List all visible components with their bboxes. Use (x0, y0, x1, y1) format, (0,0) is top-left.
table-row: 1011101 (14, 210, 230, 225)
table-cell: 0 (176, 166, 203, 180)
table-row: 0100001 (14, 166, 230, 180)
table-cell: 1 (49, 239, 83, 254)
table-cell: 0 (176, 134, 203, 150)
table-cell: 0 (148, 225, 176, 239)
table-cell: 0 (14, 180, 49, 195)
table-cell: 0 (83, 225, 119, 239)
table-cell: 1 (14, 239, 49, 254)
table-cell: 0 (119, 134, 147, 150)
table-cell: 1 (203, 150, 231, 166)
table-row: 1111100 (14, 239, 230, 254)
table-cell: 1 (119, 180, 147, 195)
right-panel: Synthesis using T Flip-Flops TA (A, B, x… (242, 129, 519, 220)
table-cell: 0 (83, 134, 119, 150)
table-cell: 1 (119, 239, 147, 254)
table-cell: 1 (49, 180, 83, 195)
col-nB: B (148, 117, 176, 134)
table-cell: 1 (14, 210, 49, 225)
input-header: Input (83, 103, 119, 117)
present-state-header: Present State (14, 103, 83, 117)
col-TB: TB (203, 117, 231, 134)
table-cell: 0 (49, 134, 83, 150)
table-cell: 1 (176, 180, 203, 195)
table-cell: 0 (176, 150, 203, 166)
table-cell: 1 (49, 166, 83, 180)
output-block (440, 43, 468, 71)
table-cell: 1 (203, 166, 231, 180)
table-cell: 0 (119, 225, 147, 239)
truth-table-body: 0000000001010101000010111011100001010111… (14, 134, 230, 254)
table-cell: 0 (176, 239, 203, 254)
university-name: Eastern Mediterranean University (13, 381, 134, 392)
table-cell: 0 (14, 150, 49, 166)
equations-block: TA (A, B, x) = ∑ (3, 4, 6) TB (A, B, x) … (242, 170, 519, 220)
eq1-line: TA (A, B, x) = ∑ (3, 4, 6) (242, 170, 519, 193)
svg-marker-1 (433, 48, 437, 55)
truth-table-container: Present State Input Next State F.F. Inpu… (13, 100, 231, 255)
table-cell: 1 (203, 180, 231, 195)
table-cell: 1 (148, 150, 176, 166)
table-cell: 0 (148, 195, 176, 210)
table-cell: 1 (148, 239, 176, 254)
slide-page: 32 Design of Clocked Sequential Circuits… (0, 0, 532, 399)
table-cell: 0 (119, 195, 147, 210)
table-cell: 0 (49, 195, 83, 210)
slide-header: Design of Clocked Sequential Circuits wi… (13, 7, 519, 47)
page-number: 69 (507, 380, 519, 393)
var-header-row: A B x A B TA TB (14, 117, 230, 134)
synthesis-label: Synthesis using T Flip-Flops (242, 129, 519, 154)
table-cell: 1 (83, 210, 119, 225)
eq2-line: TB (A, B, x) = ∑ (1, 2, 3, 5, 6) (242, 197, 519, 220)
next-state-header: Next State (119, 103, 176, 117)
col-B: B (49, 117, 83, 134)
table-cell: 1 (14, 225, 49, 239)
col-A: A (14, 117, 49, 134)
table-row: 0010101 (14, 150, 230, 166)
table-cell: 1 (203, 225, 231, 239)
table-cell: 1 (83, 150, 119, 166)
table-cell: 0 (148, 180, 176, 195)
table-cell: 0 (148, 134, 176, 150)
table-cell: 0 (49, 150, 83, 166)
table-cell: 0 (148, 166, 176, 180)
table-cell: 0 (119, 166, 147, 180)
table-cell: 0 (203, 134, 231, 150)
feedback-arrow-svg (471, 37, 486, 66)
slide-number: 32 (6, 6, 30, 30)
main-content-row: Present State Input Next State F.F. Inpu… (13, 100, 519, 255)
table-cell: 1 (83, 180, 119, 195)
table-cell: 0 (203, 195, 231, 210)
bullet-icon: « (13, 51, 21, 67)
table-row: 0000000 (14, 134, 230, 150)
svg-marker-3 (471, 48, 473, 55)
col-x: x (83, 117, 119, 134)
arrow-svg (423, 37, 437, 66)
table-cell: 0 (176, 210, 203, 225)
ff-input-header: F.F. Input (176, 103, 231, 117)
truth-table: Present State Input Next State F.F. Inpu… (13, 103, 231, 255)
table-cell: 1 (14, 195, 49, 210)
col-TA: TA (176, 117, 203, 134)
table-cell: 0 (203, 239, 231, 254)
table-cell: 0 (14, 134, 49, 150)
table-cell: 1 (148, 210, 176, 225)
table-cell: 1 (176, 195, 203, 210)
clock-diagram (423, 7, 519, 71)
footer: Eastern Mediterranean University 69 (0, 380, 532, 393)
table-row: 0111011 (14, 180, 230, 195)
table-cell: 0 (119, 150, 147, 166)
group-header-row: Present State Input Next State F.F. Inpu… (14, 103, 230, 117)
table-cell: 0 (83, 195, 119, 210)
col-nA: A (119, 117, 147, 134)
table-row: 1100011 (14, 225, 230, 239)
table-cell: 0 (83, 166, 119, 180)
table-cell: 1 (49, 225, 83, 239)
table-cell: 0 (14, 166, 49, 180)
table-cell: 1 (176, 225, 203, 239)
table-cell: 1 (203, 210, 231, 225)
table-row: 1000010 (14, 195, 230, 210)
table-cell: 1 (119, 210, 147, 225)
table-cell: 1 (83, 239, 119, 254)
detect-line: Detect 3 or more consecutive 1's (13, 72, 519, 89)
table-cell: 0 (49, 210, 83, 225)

- - - -

Please give the number of lines with "Flip" in the entries above, and write no other text.

**Solution for this task**
2